GOAL OF THE EXERCISE = Locate "Мешочки для вин" in the listing below, then output the line holding it and every line after it, exactly and with nothing else.

INFORMATION =
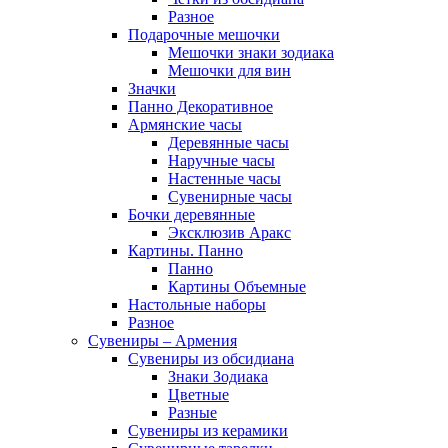
Разное
Подарочные мешочки
Мешочки знаки зодиака
Мешочки для вин
Значки
Панно Декоративное
Армянские часы
Деревянные часы
Наручные часы
Настенные часы
Сувенирные часы
Бочки деревянные
Эксклюзив Аракс
Картины. Панно
Панно
Картины Объемные
Настольные наборы
Разное
Сувениры – Армения
Сувениры из обсидиана
Знаки Зодиака
Цветные
Разные
Сувениры из керамики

RESPONSE FOR THIS EXERCISE =
Мешочки для вин
Значки
Панно Декоративное
Армянские часы
Деревянные часы
Наручные часы
Настенные часы
Сувенирные часы
Бочки деревянные
Эксклюзив Аракс
Картины. Панно
Панно
Картины Объемные
Настольные наборы
Разное
Сувениры – Армения
Сувениры из обсидиана
Знаки Зодиака
Цветные
Разные
Сувениры из керамики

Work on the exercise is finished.